Thanks Rohin! Your explanations (both in the comments and offline) were very helpful and clarified a lot of things for me. My current understanding as a result of our discussion is as follows.
AU is a function of the world state, but intends to capture some general measure of the agent’s influence over the environment that does not depend on the state representation.
Here is a hierarchy of objects, where each object is a function of the previous one: world states / microstates (e.g. quark configuration) → observations (e.g. pixels) → state representation / coarse-graining (which defines macrostates as equivalence classes over observations) → featurization (a coarse-graining that factorizes into features). The impact measure is defined over the macrostates.
Consider the set of all state representations that are consistent with the true reward function (i.e. if two microstates have different true rewards, then their state representation is different). The impact measure is representation-invariant if it has the same values for any state representation in this reward-compatible set. (Note that if representation invariance was defined over the set of all possible state representations, this set would include the most coarse-grained representation with all observations in one macrostate, which would imply that the impact measure is always 0.) Now consider the most coarse-grained representation R that is consistent with the true reward function.
An AU measure defined over R would remain the same for a finer-grained representation. For example, if the attainable set contains a reward function that rewards having a vase in the room, and the representation is refined to distinguish green and blue vases, then macrostates with different-colored vases would receive the same reward. Thus, this measure would be representation-invariant. However, for an AU measure defined over a finer-grained representation (e.g. distinguishing blue and green vases), a random reward function in the attainable set could assign a different reward to macrostates with blue and green vases, and the resulting measure would be different from the measure defined over R.

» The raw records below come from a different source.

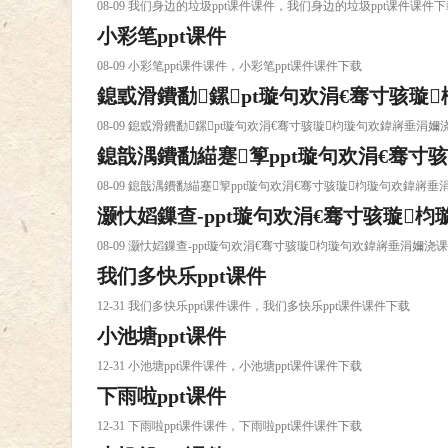
08-09 我们身边的垃圾ppt课件课件，我们身边的垃圾ppt课件课件
小彩笔ppt课件
08-09 小彩笔ppt课件课件，小彩笔ppt课件课件下载
鎴戜滑鐨勫鏍pt璇句欢涓€骞寸骇璇
08-09 鎴戜滑鐨勫鏍pt璇句欢涓€骞寸骇璇枃璇句欢鍏嶈垂
鎴戠湡鐨勫緢蹇箰ppt璇句欢涓€骞寸
08-09 鎴戠湡鐨勫緢蹇箰ppt璇句欢涓€骞寸骇璇枃璇句欢鍏
灏忕嫍鏁查-ppt璇句欢涓€骞寸骇璇
载
08-09 灏忕嫍鏁查-ppt璇句欢涓€骞寸骇璇枃璇句欢鍏嶈垂涓嬭
我们多快乐ppt课件
12-31 我们多快乐ppt课件课件，我们多快乐ppt课件课件下载
小池塘ppt课件
12-31 小池塘ppt课件课件，小池塘ppt课件课件下载
下雨啦ppt课件
12-31 下雨啦ppt课件课件，下雨啦ppt课件课件下载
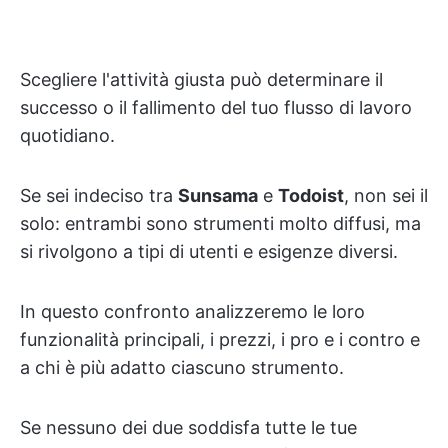
Scegliere l'attività giusta può determinare il
successo o il fallimento del tuo flusso di lavoro
quotidiano.
Se sei indeciso tra
Sunsama
e
Todoist
, non sei il
solo: entrambi sono strumenti molto diffusi, ma
si rivolgono a tipi di utenti e esigenze diversi.
In questo confronto analizzeremo le loro
funzionalità principali, i prezzi, i pro e i contro e
a chi è più adatto ciascuno strumento.
Se nessuno dei due soddisfa tutte le tue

An RR measure that only uses reachability functions of single macrostates is not representation-invariant, because the observations included in each macrostate depend on the coarse-graining. However, if we allow the RR measure to use reachability functions of sets of macrostates, then it would be representation-invariant if it is defined over R. Then a function that rewards reaching a macrostate with a vase can be defined in a finer-grained representation by rewarding macrostates with green or blue vases. Thus, both AU and this version of RR are representation-invariant iff they are defined over the most coarse-grained representation consistent with the true reward.
Thanks Rohin! Your explanations (both in the comments and offline) were very helpful and clarified a lot of things for me. My current understanding as a result of our discussion is as follows.
AU is a function of the world state, but intends to capture some general measure of the agent’s influence over the environment that does not depend on the state representation.
Here is a hierarchy of objects, where each object is a function of the previous one: world states / microstates (e.g. quark configuration) → observations (e.g. pixels) → state representation / coarse-graining (which defines macrostates as equivalence classes over observations) → featurization (a coarse-graining that factorizes into features). The impact measure is defined over the macrostates.
Consider the set of all state representations that are consistent with the true reward function (i.e. if two microstates have different true rewards, then their state representation is different). The impact measure is representation-invariant if it has the same values for any state representation in this reward-compatible set. (Note that if representation invariance was defined over the set of all possible state representations, this set would include the most coarse-grained representation with all observations in one macrostate, which would imply that the impact measure is always 0.) Now consider the most coarse-grained representation R that is consistent with the true reward function.
An AU measure defined over R would remain the same for a finer-grained representation. For example, if the attainable set contains a reward function that rewards having a vase in the room, and the representation is refined to distinguish green and blue vases, then macrostates with different-colored vases would receive the same reward. Thus, this measure would be representation-invariant. However, for an AU measure defined over a finer-grained representation (e.g. distinguishing blue and green vases), a random reward function in the attainable set could assign a different reward to macrostates with blue and green vases, and the resulting measure would be different from the measure defined over R.
An RR measure that only uses reachability functions of single macrostates is not representation-invariant, because the observations included in each macrostate depend on the coarse-graining. However, if we allow the RR measure to use reachability functions of sets of macrostates, then it would be representation-invariant if it is defined over R. Then a function that rewards reaching a macrostate with a vase can be defined in a finer-grained representation by rewarding macrostates with green or blue vases. Thus, both AU and this version of RR are representation-invariant iff they are defined over the most coarse-grained representation consistent with the true reward.